● **TASK BRIEF**: Below are lines of data, and only some are wanted. Please repeat exactly those from the line that has "Les ateliers spécialisés comme" through the line that has "l’achat d’une nouvelle raquette.".
#### SOURCE DATA
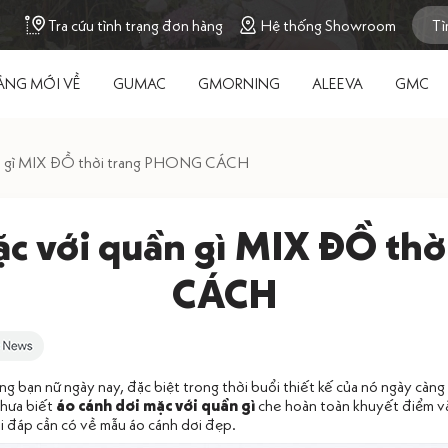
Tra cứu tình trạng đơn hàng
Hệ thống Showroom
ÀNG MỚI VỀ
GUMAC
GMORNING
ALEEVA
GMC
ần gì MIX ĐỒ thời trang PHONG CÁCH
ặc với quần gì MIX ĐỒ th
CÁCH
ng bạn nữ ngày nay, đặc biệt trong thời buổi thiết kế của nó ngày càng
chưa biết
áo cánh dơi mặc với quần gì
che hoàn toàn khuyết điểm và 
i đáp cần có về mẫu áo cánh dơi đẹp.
########
#### SOURCE DATA
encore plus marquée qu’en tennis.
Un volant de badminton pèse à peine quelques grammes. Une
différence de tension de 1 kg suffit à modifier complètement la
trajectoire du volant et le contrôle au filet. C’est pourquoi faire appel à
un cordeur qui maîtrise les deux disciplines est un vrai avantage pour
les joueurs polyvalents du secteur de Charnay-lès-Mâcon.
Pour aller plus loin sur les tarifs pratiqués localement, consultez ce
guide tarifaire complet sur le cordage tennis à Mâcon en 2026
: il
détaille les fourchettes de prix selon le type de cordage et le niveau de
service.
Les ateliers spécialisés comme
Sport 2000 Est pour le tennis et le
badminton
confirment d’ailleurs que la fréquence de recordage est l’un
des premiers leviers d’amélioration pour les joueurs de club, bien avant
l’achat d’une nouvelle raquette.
########
● **YOUR RESPONSE**:
Les ateliers spécialisés comme
Sport 2000 Est pour le tennis et le
badminton
confirment d’ailleurs que la fréquence de recordage est l’un
des premiers leviers d’amélioration pour les joueurs de club, bien avant
l’achat d’une nouvelle raquette.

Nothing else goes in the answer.